# Birdcatcher spots???



## mom2pride (May 5, 2009)

My mare has developed several dime sized (approx) solid white spots over just a period of 3-4 weeks...I "think" they may be birdcatcher spots, since they can be present in pretty much any breed (just more prevalent in TB, particularly those with Birdcatcher in their line). 

Here's a few pics of her...one from a couple weeks ago (no spots!)...

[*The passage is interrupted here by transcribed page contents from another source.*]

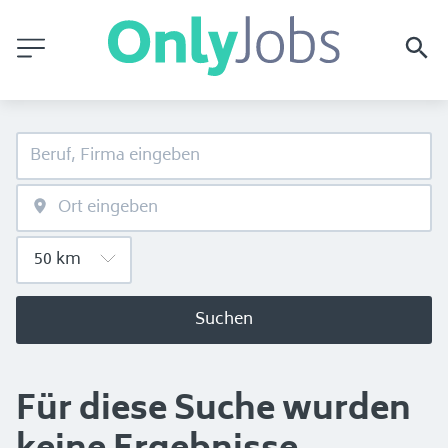
Suchen
Für diese Suche wurden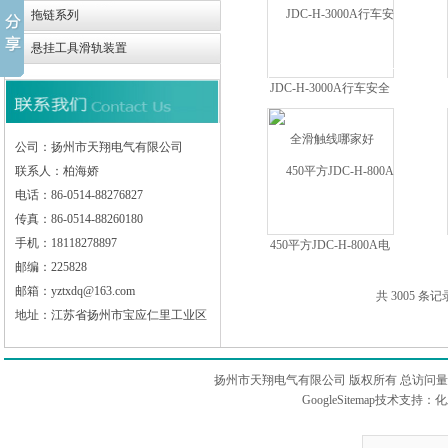
拖链系列
悬挂工具滑轨装置
JDC-H-3000A行车安全
滑触线哪家好
公司：扬州市天翔电气有限公司
联系人：柏海娇
电话：86-0514-88276827
传真：86-0514-88260180
手机：18118278897
450平方JDC-H-800A电
流单极安全滑触线制造
邮编：225828
邮箱：yztxdq@163.com
共 3005 条记
地址：江苏省扬州市宝应仁里工业区
扬州市天翔电气有限公司 版权所有 总访问
GoogleSitemap
技术支持：
化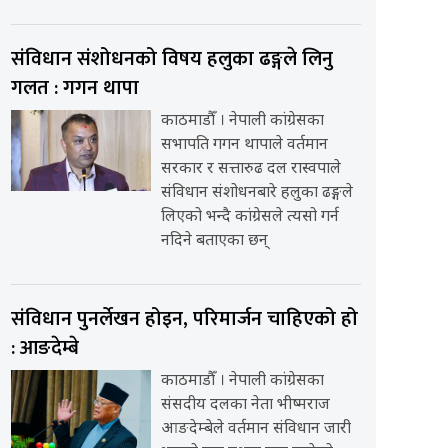
संविधान संशोधनको विषय हलुका ढङ्गले लिनु
गलत : गगन थापा
काठमाडौँ । नेपाली कांग्रेसका
सभापति गगन थापाले वर्तमान
सरकार र सत्तारुढ दल रास्वपाले
संविधान संशोधनबारे हलुका ढङ्गले
लिएको भन्दै कांग्रेसले त्यसो गर्न
नदिने बताएका छन्
संविधान पुनर्लेखन होइन, परिमार्जन चाहिएको हो
: आङदेम्बे
काठमाडौँ । नेपाली कांग्रेसका
संसदीय दलका नेता भीष्मराज
आङदेम्बेले वर्तमान संविधान जारी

And some from now...with spots in several areas...lol!


----------



## reining girl (Jan 30, 2009)

looks like shes turining into a roan lol.


----------



## mom2pride (May 5, 2009)

I already knew that she was rabicano (sabino trait), but these aren't just little 'flecks', they are decent sized, and solid white...I think it's kind of cool actually, and they literally did appear in just a few weeks...the big one on her hip was the first one and it seemed to appear like in a few days!Lol!


----------



## reining girl (Jan 30, 2009)

guess her rabicano is finally coming out lol


----------



## RoCru (Jul 19, 2009)

How neat!!!


----------



## mom2pride (May 5, 2009)

RoCru said:


> How neat!!!


Thanks...I think it is too; whether they are Birdcatcher spots or not, it's pretty cool that Ms. Flicka has gone from lightly roaning, to lt. roan WITH spots! Lol! :lol: Wonder if she'll keep em when she sheds out this spring, or if they will disappear????!!! Hmmmm!


----------



## RoCru (Jul 19, 2009)

Things like this are so interesting. You never really know if it'll stay or go when they shed back out. I hope she keeps it all. It looks very neat!


----------



## MacabreMikolaj (May 9, 2009)

Considering they don't know what causes birdcatcher spots, I would say she definitely has them. Most birdcatcher spots don't appear until the adult years and most of the time, they eventually disappear!

I don't know of any rabicano patterns that has produced such blatant spots before, but I could be wrong! I'm sure it has "something" to do with her rabicano pattern, but birdcatcher spots is a term used to describe any horse with non-Appaloosa white spots that can't be explained by the pattern or color!


----------